Artistically, the film recreates the atmosphere of an old Castilian town during Holy Week, parading the religious sculptures by artists from times gone by conserved in its churches. Shots of an impressive documentary verism are thus intermingled with tormented, turbulent images of Death, the Virgin and various saints. We witness a fantastic ballet that transports us to another world, foreshadowed in similar images by Serge Lifar and Eisenstein. The tortured rhythms of the Castilian sculptor Berruguete contain in embryo the distortions of El Greco, and the mysterious essence of the Spanish dance known as flamenco contributes its pulsations, in much the same way as Val del Omar appealed to Vicente Escudero, the most prestigious of Spanish dancers, with whom he composed the film's exceptional soundtrack: a score of concrete music performed by Escudero, drumming with his nails on the dry wood of a church altarpiece.

On a technical level, in this work Val del Omar interpolates three subliminally related techniques that he himself invented.

1) Diaphonic Sound, which received the backing of the French Conseil Supérieur Technique de la Cinématographie in the form of presentation sessions at the Cannes Film Festival in 1958. Diaphonic Sound creates a ''shock'' effect, between the spectator and the spectacle, with loudspeakers positioned in counter-field on the screen and at the back of the cinema. Val del Omar developed the system, which he patented in Spain in 1944, in his film Aguaespejo granadino, a lyrical work that fuses the Andalucian Siguiriya of the bailaor Antonio with images of the fountains of Granada. Last year this sound system, which goes beyond stereo, was adopted by Japanese television under the name of Esterama, and has also recently been taken up in Czechoslovakia and other countries where it is increasingly used as a ''shock'' sound.

2) TactilVisión. Tactilevision was described by a French commentator, on the occasion of its presentation by José Val del Omar at the V Salone Internazionale della Tecnica in Turin in 1955 as ''the consequence of a lighting intended to provoke, by a reflective arc, a sensation of touching and holding the illuminated objects, thus giving greater lustre to the surfaces, materials, substances, temperatures and times''. The technique was also the subject of a communication in the IV Colloque International organized by the Conseil Supérieur Technique de la Cinématographie in Paris in 1959. In Fire in Castilla, Val del Omar rounds out the volume of the images with a programmed accumulation of luminous perspectives, thus obtaining a real cubism of light.

3) Apanoramic Overflow.
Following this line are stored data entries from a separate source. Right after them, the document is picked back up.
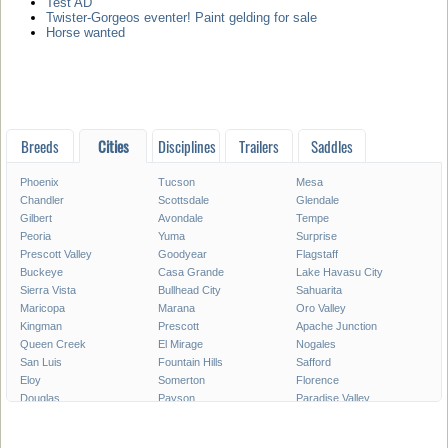
Test AD
Twister-Gorgeos eventer! Paint gelding for sale
Horse wanted
Breeds
Cities
Disciplines
Trailers
Saddles
Phoenix
Tucson
Mesa
Chandler
Scottsdale
Glendale
Gilbert
Avondale
Tempe
Peoria
Yuma
Surprise
Prescott Valley
Goodyear
Flagstaff
Buckeye
Casa Grande
Lake Havasu City
Sierra Vista
Bullhead City
Sahuarita
Maricopa
Marana
Oro Valley
Kingman
Prescott
Apache Junction
Queen Creek
El Mirage
Nogales
San Luis
Fountain Hills
Safford
Eloy
Somerton
Florence
Douglas
Payson
Paradise Valley
Globe
Cottonwood
Coolidge
Chino Valley
Camp Verde
Show Low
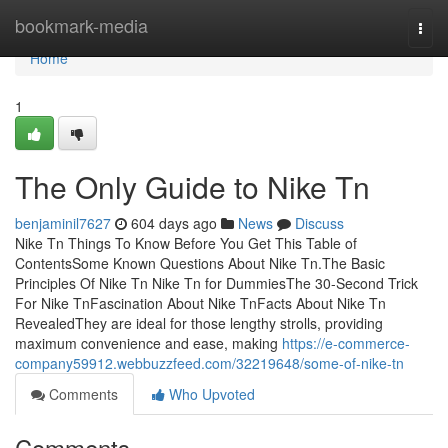
Home
bookmark-media
Togg
navi
Home
1
The Only Guide to Nike Tn
benjaminil7627
604 days ago
News
Discuss
Nike Tn Things To Know Before You Get This Table of
ContentsSome Known Questions About Nike Tn.The Basic
Principles Of Nike Tn Nike Tn for DummiesThe 30-Second Trick
For Nike TnFascination About Nike TnFacts About Nike Tn
RevealedThey are ideal for those lengthy strolls, providing
maximum convenience and ease, making
https://e-commerce-
company59912.webbuzzfeed.com/32219648/some-of-nike-tn
Comments
Who Upvoted
Comments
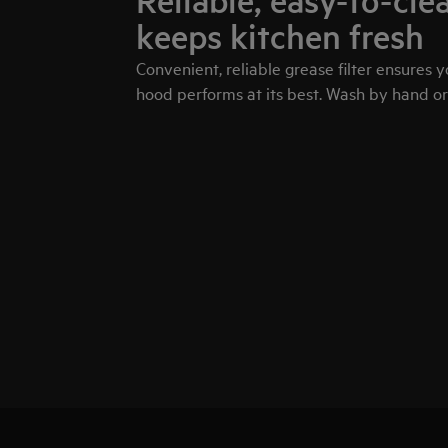
Reliable, easy-to-clea
keeps kitchen fresh
Convenient, reliable grease filter ensures 
hood performs at its best. Wash by hand or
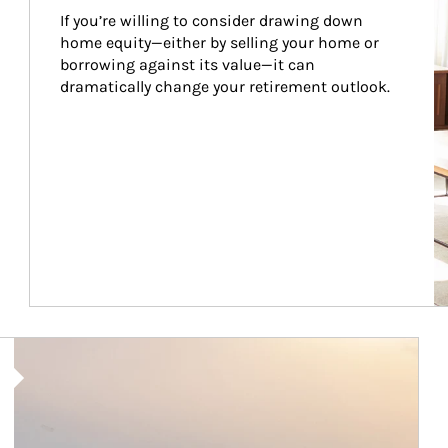
If you’re willing to consider drawing down 
home equity—either by selling your home or 
borrowing against its value—it can 
dramatically change your retirement outlook.
Article Image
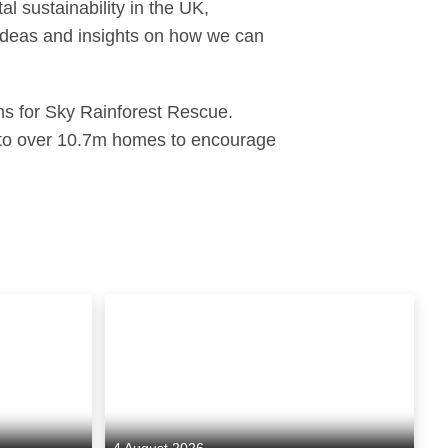
l sustainability in the UK,
 ideas and insights on how we can
ns for Sky Rainforest Rescue.
nto over 10.7m homes to encourage
4 August 2026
The theory was put forward for the first time in an article by Val del Omar in the journal of the Comisión Nacional de Productividad Industrial (Madrid 1957). This is an effect produced by the overlapping of two images: ''the central, defined and focused image'', Val del Omar wrote, ''is presented on the surface of the screen itself, and the second image, concentric and four times larger, appears as an out-of-focus ring or inductive framework for the first. This ring acts as a bridge and its images should be abstract''. In the present film, this technique is no more than suggested, in the form of subliminal luminous rhythmic effects.

In terms of plot or argument, Val del Omar's film lacks a logical sequence. As in the great works of Spanish mystical poetry – St John of the Cross and St Teresa – logic is a prison from which we have to break out of. ''The force of gravity'', Val del Omar wrote, ''is a curse from which we only find release by burning''. But this profound interior logic – the logic of ''substance'' – can be followed in the three parts into which the film are divided, which gradually elevate us from the plane of reality to the heights of ecstasy.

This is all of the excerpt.